Pick of the Week at Nebula Graph - Configuration recommendations for data import

Steam
2020-09-18

Pick of the Week

Normally the weekly issue covers Nebula Graph Updates and Community Q&As. If something major happens, it will also be covered in the additional Events of the Week section.

Events of the Week

  1. Live talk: Nebula Graph in practice with WeChat

Graphs hold a promising prospect in areas such as social network recommendation, real-time computing, risk control, and security. How to store and query large-scale heterogeneous graph data efficiently with graph databases is a great challenge.

Most of the well-known graph databases are helpless in dealing with big data sets. For example, the community edition of Neo4j, which is widely used in the graph field, only provides single-replica services. And JanusGraph, while solving the storage problem of big data sets by external metadata management, KV storage, and indexing, has much-maligned performance issues.
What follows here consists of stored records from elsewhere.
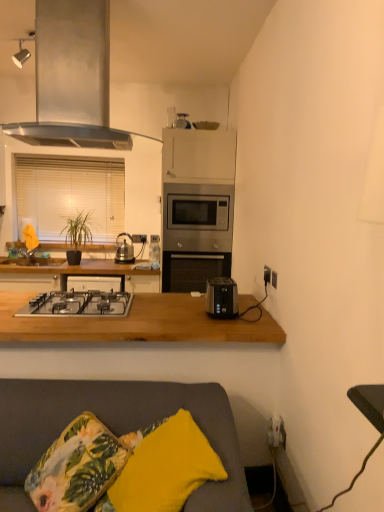 Question: Is wooden at lower center in front of or behind gray fabric couch at lower center in the image?

Choices:
 (A) behind
 (B) front

Answer: (A)

Question: Looking at their shapes, would you say wooden at lower center is wider or thinner than gray fabric couch at lower center?

Choices:
 (A) wide
 (B) thin

Answer: (B)

Question: Based on their relative distances, which object is nearer to the stainless steel microwave at center?

Choices:
 (A) yellow fabric pillow at lower center
 (B) shiny metallic kettle at center, which appears as the second appliance when viewed from the front
 (C) white plastic electrical outlet at center, placed as the second electric outlet when sorted from bottom to top
 (D) stainless steel range hood at upper left
 (E) floral fabric cushion at lower left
How can Internet companies which are facing the challenge of big data storage and processing solve these problems with a graph database? In this live talk, Li Benli, a senior engineer in the WeChat team, shared his experience with us.

Previously Li has written an article in this regard, read the article here.

  1. New release: Nebula Graph 1.1.0 will be released next week

In this release, the dev team has greatly improved the stability and performance of Nebula Graph. There will also be some bug fixes. Stay tuned!

Nebula Graph Updates

The updates of Nebula in the last week:

  • The range scan for string-type indexes is no longer supported. We can only use the == condition in the WHERE clause of a LOOKUP statement while filtering string-type indexes, and the conditions must match all the properties of the indexes. For more information, see PR #2283 and PR #2277.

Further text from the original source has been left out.